==== Data listing ====

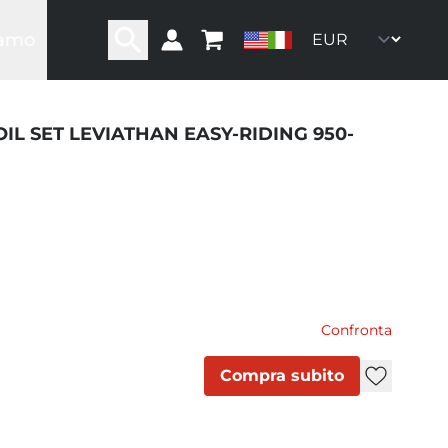
iamo
ra storia
ra rete
ro team
FOIL SET LEVIATHAN EASY-RIDING 950-
oni
ommunity
Confronta
Compra subito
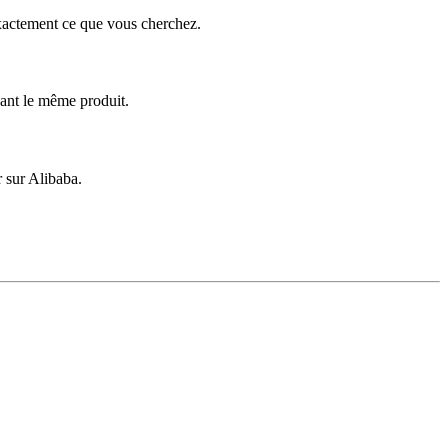
exactement ce que vous cherchez.
sant le même produit.
r sur Alibaba.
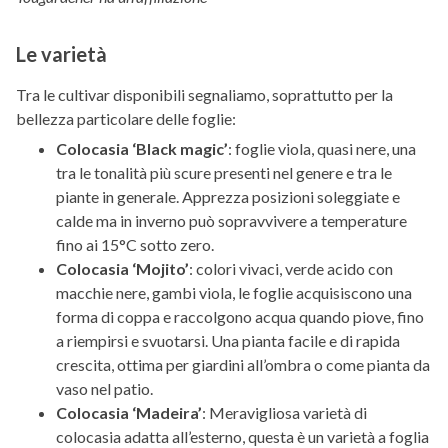
Le varietà
Tra le cultivar disponibili segnaliamo, soprattutto per la
bellezza particolare delle foglie:
Colocasia ‘Black magic’
: foglie viola, quasi nere, una
tra le tonalità più scure presenti nel genere e tra le
piante in generale. Apprezza posizioni soleggiate e
calde ma in inverno può sopravvivere a temperature
fino ai 15°C sotto zero.
Colocasia ‘Mojito’
: colori vivaci, verde acido con
macchie nere, gambi viola, le foglie acquisiscono una
forma di coppa e raccolgono acqua quando piove, fino
a riempirsi e svuotarsi. Una pianta facile e di rapida
crescita, ottima per giardini all’ombra o come pianta da
vaso nel patio.
Colocasia ‘Madeira’
: Meravigliosa varietà di
colocasia adatta all’esterno, questa è un varietà a foglia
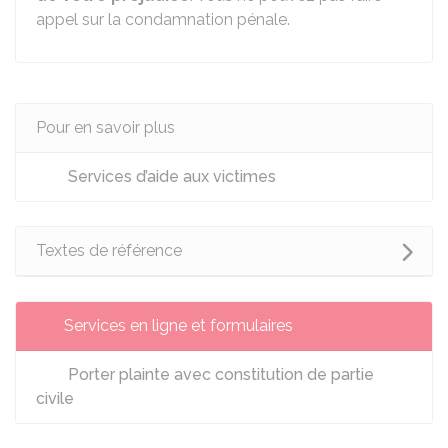
appel sur la condamnation pénale.
Pour en savoir plus
Services d’aide aux victimes
Textes de référence
Services en ligne et formulaires
Porter plainte avec constitution de partie
civile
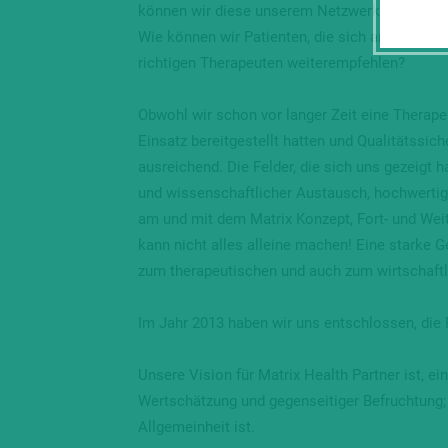
können wir diese unserem Netzwerk am besten
Wie können wir Patienten, die sich an uns mi
richtigen Therapeuten weiterempfehlen?
Obwohl wir schon vor langer Zeit eine Therap
Einsatz bereitgestellt hatten und Qualitätssic
ausreichend. Die Felder, die sich uns gezeigt h
und wissenschaftlicher Austausch, hochwertige
am und mit dem Matrix Konzept, Fort- und Weit
kann nicht alles alleine machen! Eine starke G
zum therapeutischen und auch zum wirtschaftli
Im Jahr 2013 haben wir uns entschlossen, die
Unsere Vision für Matrix Health Partner ist, e
Wertschätzung und gegenseitiger Befruchtung;
Allgemeinheit ist.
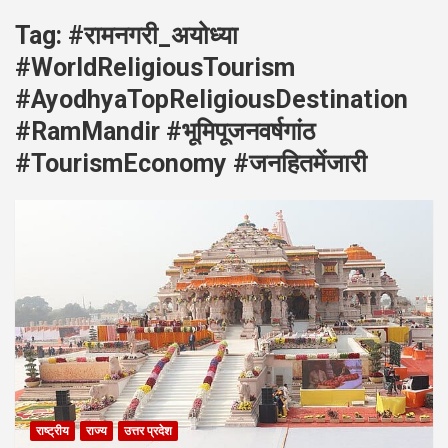
Tag:
#रामनगरी_अयोध्या
#WorldReligiousTourism
#AyodhyaTopReligiousDestination
#RamMandir #भूमिपूजनवर्षगांठ
#TourismEconomy #जनहितमेंजारी
राष्ट्रीय
राज्य
उत्तर प्रदेश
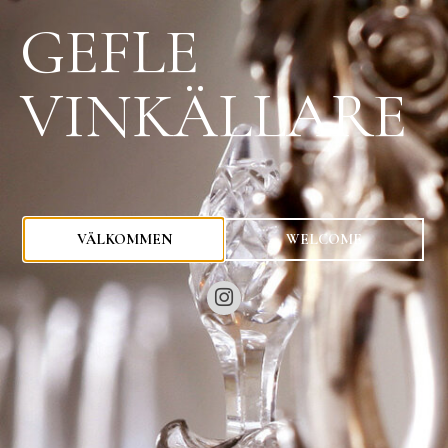
GEFLE
VINKÄLLARE
0
kr
VÄLKOMMEN
WELCOME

====

◆ Activity: The records above are to be transcribed exactly, with every picture left out.

◆ Exercise output:
iamo
ra storia
ra rete
ro team
FOIL SET LEVIATHAN EASY-RIDING 950-
oni
ommunity
Confronta
Compra subito
exactement ce que vous cherchez.
sant le même produit.
r sur Alibaba.
Le varietà
Tra le cultivar disponibili segnaliamo, soprattutto per la
bellezza particolare delle foglie:
Colocasia ‘Black magic’
: foglie viola, quasi nere, una
tra le tonalità più scure presenti nel genere e tra le
piante in generale. Apprezza posizioni soleggiate e
calde ma in inverno può sopravvivere a temperature
fino ai 15°C sotto zero.
Colocasia ‘Mojito’
: colori vivaci, verde acido con
macchie nere, gambi viola, le foglie acquisiscono una
forma di coppa e raccolgono acqua quando piove, fino
a riempirsi e svuotarsi. Una pianta facile e di rapida
crescita, ottima per giardini all’ombra o come pianta da
vaso nel patio.
Colocasia ‘Madeira’
: Meravigliosa varietà di
colocasia adatta all’esterno, questa è un varietà a foglia
appel sur la condamnation pénale.
Pour en savoir plus
Services d’aide aux victimes
Textes de référence
Services en ligne et formulaires
Porter plainte avec constitution de partie
civile
können wir diese unserem Netzwerk am besten
Wie können wir Patienten, die sich an uns mi
richtigen Therapeuten weiterempfehlen?
Obwohl wir schon vor langer Zeit eine Therap
Einsatz bereitgestellt hatten und Qualitätssic
ausreichend. Die Felder, die sich uns gezeigt h
und wissenschaftlicher Austausch, hochwertige
am und mit dem Matrix Konzept, Fort- und Weit
kann nicht alles alleine machen! Eine starke G
zum therapeutischen und auch zum wirtschaftli
Im Jahr 2013 haben wir uns entschlossen, die
Unsere Vision für Matrix Health Partner ist, e
Wertschätzung und gegenseitiger Befruchtung;
Allgemeinheit ist.
Tag:
#रामनगरी_अयोध्या
#WorldReligiousTourism
#AyodhyaTopReligiousDestination
#RamMandir #भूमिपूजनवर्षगांठ
#TourismEconomy #जनहितमेंजारी
राष्ट्रीय
राज्य
उत्तर प्रदेश
GEFLE
VINKÄLLARE
0
kr
VÄLKOMMEN
WELCOME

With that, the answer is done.